Buyung berharap persoalan temuan penambangan liar di Sambutan itu dapat ditangani secara serius, untuk menghentikan dan pencegah munculnya kegiatan serupa yang merusak lingkungan. “Apalagi siapa yang menambang di lokasi tersebut sudah diketahui,” katanya.
Diberitakan sebelumnya, tim gabungan menghentikan kegiatan penambangan berkedok pematangan lahan yang digarap penambang liar di Sambutan. Tim itu terdiri atas petugas Pengawas Bangunan (Wasbang) Dinas Pekerjaan Umum dan Penataan Ruang (PUPR) Samarinda, Satpol PP Samarinda, staf Kecamatan Sambutan serta Kelurahan Sambutan.
Tidak hanya menyetop kegiatan tak berizin tersebut, tim yang turun ke lokasi di Jalan Bendungan, Kelurahan Sambutan, Kecamatan Sambutan Senin (16/10) lalu, juga menyegel dua ekskavator warna kuning merek Sany. Alat itulah yang dipakai untuk melakukan penambangan.
Pasca penyegelan itu, PUPR kemudian melayangkan pemanggilan kepada pelaksana kegiatan yang diketahui bernama Rohim. Ya, Rohim adalah penambang liar yang pernah diusir warga di Jalan Parikesit II, RT 43, Kelurahan Rawa Makmur pada 19 November 2022.

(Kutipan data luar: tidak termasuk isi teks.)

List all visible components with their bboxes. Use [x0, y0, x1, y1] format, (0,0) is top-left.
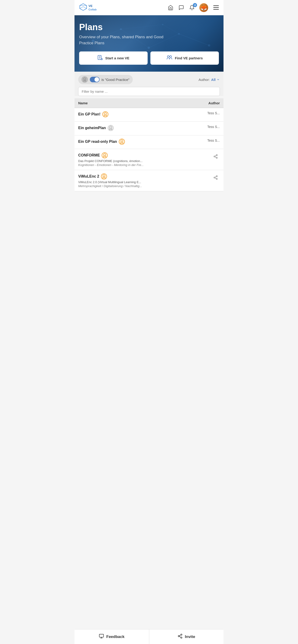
svg-point-30 [170, 56, 171, 58]
start-ve-button[interactable]: Start a new VE [79, 52, 148, 65]
plan-name: CONFORME [78, 153, 100, 158]
messages-icon[interactable] [178, 4, 184, 11]
hamburger-line [213, 9, 219, 10]
medal-icon [101, 174, 107, 179]
notifications-icon[interactable]: 4 [189, 4, 195, 11]
svg-point-33 [84, 78, 86, 80]
svg-line-41 [215, 157, 216, 158]
svg-point-34 [104, 112, 106, 114]
svg-text:Collab: Collab [88, 8, 97, 11]
svg-line-2 [80, 7, 83, 8]
gp-toggle-switch[interactable] [90, 77, 100, 82]
plan-row-header: Ein GP Plan! [78, 111, 197, 117]
plan-row-header: Ein geheimPlan [78, 125, 197, 131]
medal-icon [103, 112, 108, 117]
plan-author: Tess S... [197, 139, 220, 142]
logo[interactable]: VE Collab [78, 2, 101, 13]
svg-line-3 [83, 7, 87, 8]
plan-row[interactable]: ViMuLEnc 2 ViMuLEnc 2.0 (Virtual Multili… [75, 170, 223, 191]
filter-input-wrapper [78, 87, 220, 96]
plan-row-header: CONFORME [78, 152, 211, 158]
svg-line-42 [215, 155, 216, 156]
plan-row-content: ViMuLEnc 2 ViMuLEnc 2.0 (Virtual Multili… [78, 174, 211, 188]
gp-badge [102, 111, 108, 117]
find-partners-icon [166, 55, 172, 62]
page-title: Plans [79, 22, 219, 32]
notification-badge: 4 [193, 3, 197, 7]
col-author-header: Author [197, 101, 220, 105]
invite-label: Invite [185, 634, 195, 639]
hero-banner: Plans Overview of your Plans, shared Pla… [75, 15, 223, 72]
medal-icon [108, 126, 113, 130]
share-icon [213, 154, 218, 159]
svg-line-56 [179, 635, 181, 636]
plan-row-header: Ein GP read-only Plan [78, 139, 197, 145]
author-filter: Author: All [198, 78, 220, 82]
author-label: Author: [198, 78, 210, 82]
gp-toggle-group[interactable]: is "Good Practice" [78, 75, 133, 84]
feedback-label: Feedback [106, 634, 124, 639]
invite-icon [178, 634, 183, 640]
medal-icon [119, 139, 124, 144]
action-buttons: Start a new VE Find VE partners [79, 52, 219, 65]
find-partners-label: Find VE partners [175, 56, 203, 60]
filter-name-input[interactable] [78, 87, 220, 96]
hamburger-menu[interactable] [212, 4, 220, 11]
plan-row[interactable]: CONFORME Das Projekt CONFORME (cognition… [75, 149, 223, 170]
plan-author: Tess S... [197, 125, 220, 129]
plan-name: ViMuLEnc 2 [78, 174, 99, 178]
svg-point-37 [104, 154, 106, 156]
plan-desc-italic: Mehrsprachigkeit / Digitalisierung / Nac… [78, 184, 211, 188]
share-button[interactable] [211, 174, 220, 182]
gp-badge [102, 152, 108, 158]
svg-point-36 [121, 140, 123, 142]
plan-row[interactable]: Ein geheimPlan Tess S... [75, 122, 223, 136]
plan-name: Ein GP Plan! [78, 112, 101, 116]
svg-line-21 [179, 34, 209, 46]
user-avatar[interactable] [199, 3, 208, 12]
author-select-value: All [211, 78, 216, 82]
plan-row[interactable]: Ein GP read-only Plan Tess S... [75, 136, 223, 149]
feedback-button[interactable]: Feedback [75, 630, 149, 644]
gp-badge [101, 174, 107, 180]
plan-name: Ein geheimPlan [78, 126, 106, 130]
plan-row-header: ViMuLEnc 2 [78, 174, 211, 180]
plan-row-right: Tess S... [197, 125, 220, 129]
table-header: Name Author [75, 98, 223, 108]
author-select-button[interactable]: All [211, 78, 220, 82]
plan-row-content: Ein GP read-only Plan [78, 139, 197, 146]
hamburger-line [213, 5, 219, 6]
filters-section: is "Good Practice" Author: All [75, 72, 223, 96]
plan-row[interactable]: Ein GP Plan! Tess S... [75, 108, 223, 122]
start-ve-label: Start a new VE [105, 56, 129, 60]
svg-rect-49 [99, 634, 104, 637]
plans-list: Ein GP Plan! Tess S... Ein geheimPlan [75, 108, 223, 191]
share-icon [213, 175, 218, 180]
svg-point-43 [103, 174, 105, 177]
find-partners-button[interactable]: Find VE partners [150, 52, 219, 65]
plan-row-right [211, 152, 220, 161]
gp-badge [119, 139, 125, 145]
home-icon[interactable] [167, 4, 174, 11]
start-ve-icon [97, 55, 103, 62]
plan-desc: Das Projekt CONFORME (cognitions, émotio… [78, 159, 211, 163]
medal-icon [102, 153, 107, 158]
share-button[interactable] [211, 152, 220, 161]
gp-toggle-icon [82, 76, 88, 83]
bottom-bar: Feedback Invite [75, 629, 223, 644]
filter-row: is "Good Practice" Author: All [78, 75, 220, 84]
hamburger-line [213, 7, 219, 8]
app-header: VE Collab 4 [75, 0, 223, 15]
plan-row-right: Tess S... [197, 139, 220, 142]
svg-line-55 [179, 636, 181, 637]
plan-desc: ViMuLEnc 2.0 (Virtual Multilingual Learn… [78, 180, 211, 184]
chevron-down-icon [216, 78, 220, 81]
plan-row-right: Tess S... [197, 111, 220, 115]
svg-line-47 [215, 178, 216, 178]
feedback-icon [99, 634, 104, 640]
svg-line-48 [215, 176, 216, 177]
plan-desc-italic: Kognitionen - Emotionen - Mentoring in d… [78, 163, 211, 167]
plan-author: Tess S... [197, 111, 220, 115]
header-icons: 4 [167, 3, 220, 12]
invite-button[interactable]: Invite [149, 630, 224, 644]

Meski begitu, Rohim sepertinya masih ingin membela diri. Kepada PUPR, Rohim memperlihatkan dokumen Izin Usaha Pertambangan (IUP) dan Surat Perintah Kerja (SPK) pertambangan yang ia kantongi. Hal itu dilakukan Rohim tentunya agar terlepas dari tudingan kegiatan penambangan ilegal.
“Yang kerja sudah datang. Namanya Rohim. Dia menunjukkan dokumen IUP kepada kami,” kata Pejabat Fungsional Penata Bangunan Dinas PUPR Samarinda, Juliansyah Agus dikonfirmasi melalui sambungan telepon, Rabu (18/10). Namun persoalan penambangan yang dilakukan di lokasi tersebut ditegaskan Agus, bukanlah ranah pihaknya.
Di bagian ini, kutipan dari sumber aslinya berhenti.